We all have different reasons for keeping whatever livestock we have.  We do now and will always have some sort of shelter available.  Many we know have only an emergency shelter but they lose a number of lambs when the weather is nasty.

Nice to see you posting and more are always welcome.


----------



## RuralFarmGirl (Mar 19, 2017)

Hey guys. Wanted to update you that my first lamb has arrived. It was probably 35* or so the Friday when he was born. Momma cleaned him off and they were both up and moving around when we found him. Everything went great and he is doing splendid!!


----------



## Mike CHS (Mar 19, 2017)

One of the most pleasant sights is watching that little tail start wagging when they are getting milk.


----------



## Baymule (Mar 19, 2017)

Congrats on the new baby, he's adorable!


----------



## KatahdinMomma (Mar 21, 2017)

RuralFarmGirl said:


> Hey guys. Wanted to update you that my first lamb has arrived.
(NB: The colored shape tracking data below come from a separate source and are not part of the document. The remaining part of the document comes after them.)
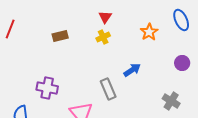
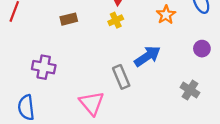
blue arrow: (132, 70) -> (147, 56), size x1.4
purple cross: (47, 88) -> (44, 67), moved

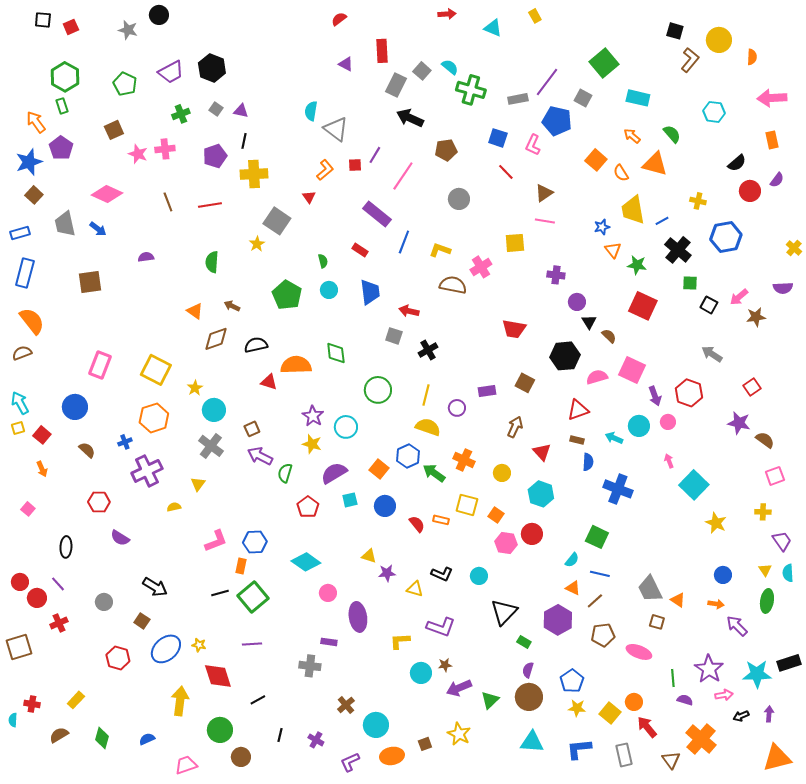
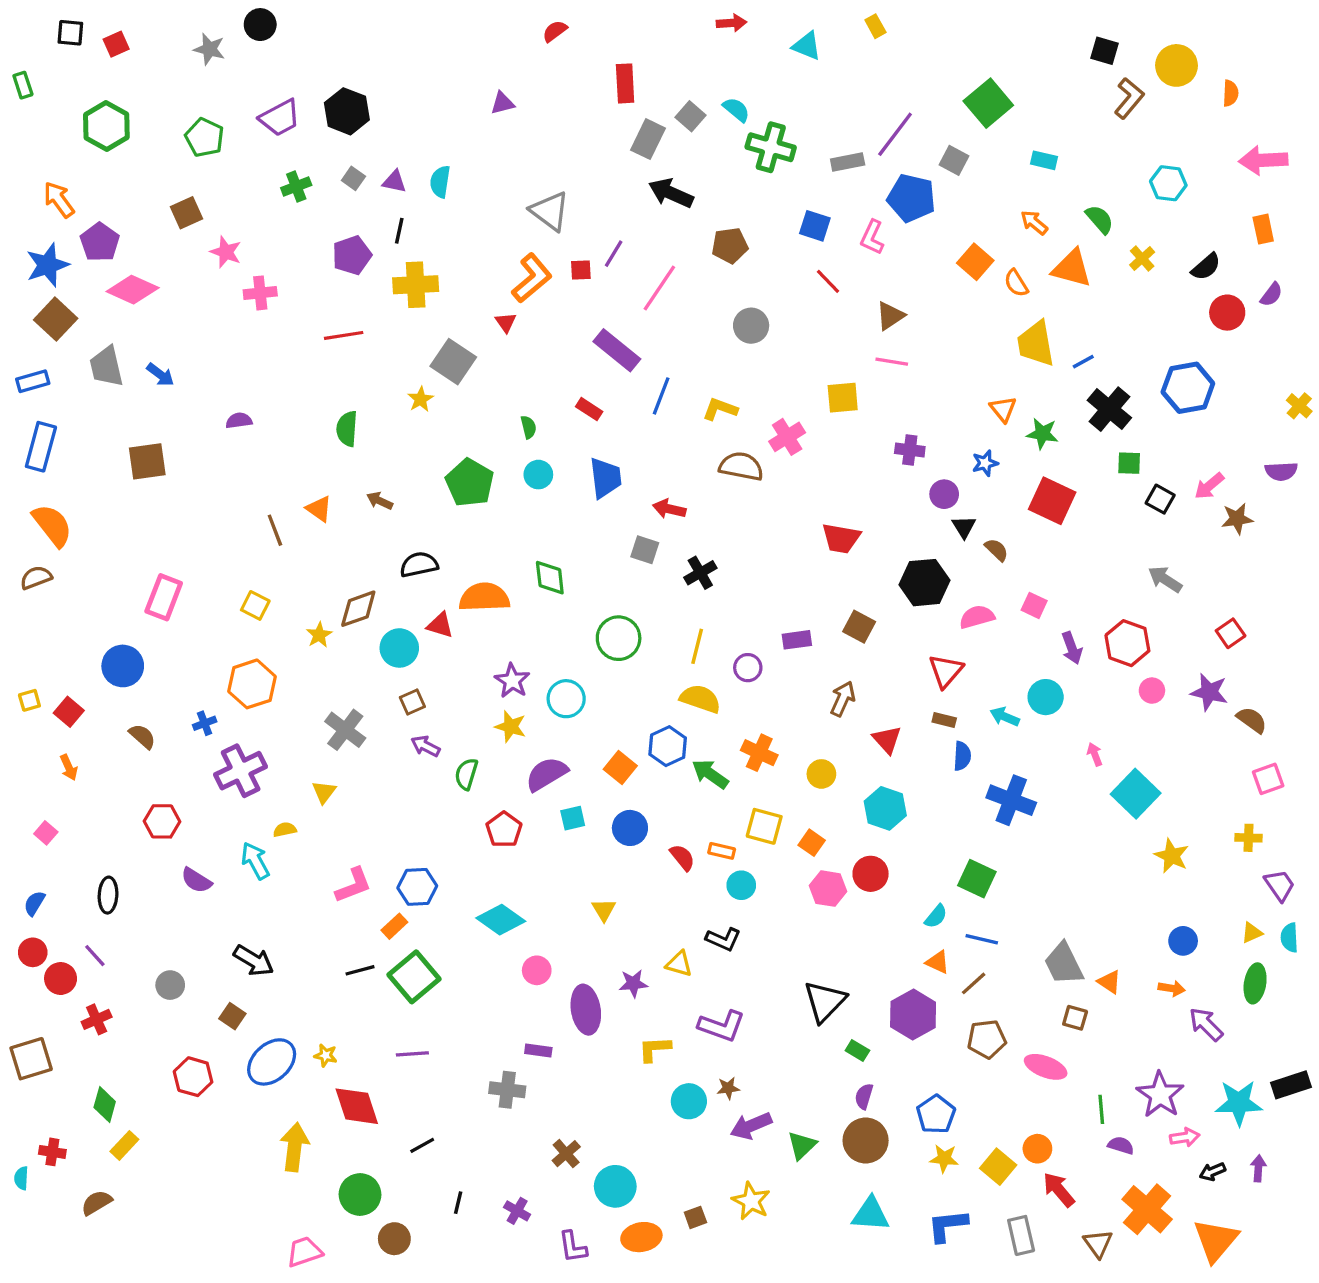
purple triangle: (346, 64) -> (502, 103), moved, turned -42
cyan rectangle: (638, 98) -> (1044, 160), size x0.7
green rectangle: (62, 106) -> (23, 85), moved
cyan semicircle: (311, 111) -> (440, 182), moved
pink cross: (165, 149) -> (260, 293), moved
orange L-shape: (325, 170) -> (532, 278), size x1.4
pink diamond: (107, 194) -> (133, 290), moved
brown square: (34, 195) -> (56, 319), size x1.4
yellow cross: (698, 201) -> (1142, 259), moved, turned 35
brown line: (168, 202) -> (275, 530), moved
blue star: (602, 227) -> (985, 463), moved
brown diamond: (216, 339) -> (358, 609), moved
yellow square: (156, 370) -> (255, 605), size x0.6
pink square: (632, 370) -> (1034, 605), size x0.6
cyan arrow: (20, 403) -> (255, 861), moved
cyan circle: (214, 410) -> (399, 648), moved
red triangle: (578, 410) -> (946, 671), turned -30
pink circle: (668, 422) -> (1152, 691), moved
purple arrow: (260, 456) -> (425, 746), size x0.7
yellow triangle: (369, 556) -> (604, 910), turned 42
orange rectangle: (241, 566) -> (394, 926), turned 35
yellow triangle: (765, 570) -> (1252, 933), turned 40
purple star: (387, 573) -> (633, 983), moved
cyan circle: (479, 576) -> (741, 885), moved
green diamond: (102, 738) -> (105, 1105), moved
blue semicircle: (147, 739) -> (34, 903), moved, turned -35
orange triangle: (777, 758) -> (1216, 1240), moved, turned -36
purple L-shape: (350, 762) -> (573, 1247), turned -75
It was probably 35* or so the Friday when he was born. Momma cleaned him off and they were both up and moving around when we found him. Everything went great and he is doing splendid!!


Awwww, precious. Congrats!


----------



## Latestarter (Mar 21, 2017)

Congrats! what a cutie!


----------



## Sheepshape (Mar 22, 2017)

Lovely little face!

The weather here is dire....very low temperatures and sleet/snow with driving winds. It's a real struggle to try to keep the lambs and mums safe.


----------



## RuralFarmGirl (Mar 23, 2017)

Sheepshape said:


> Lovely little face!
> 
> The weather here is dire....very low temperatures and sleet/snow with driving winds. It's a real struggle to try to keep the lambs and mums safe.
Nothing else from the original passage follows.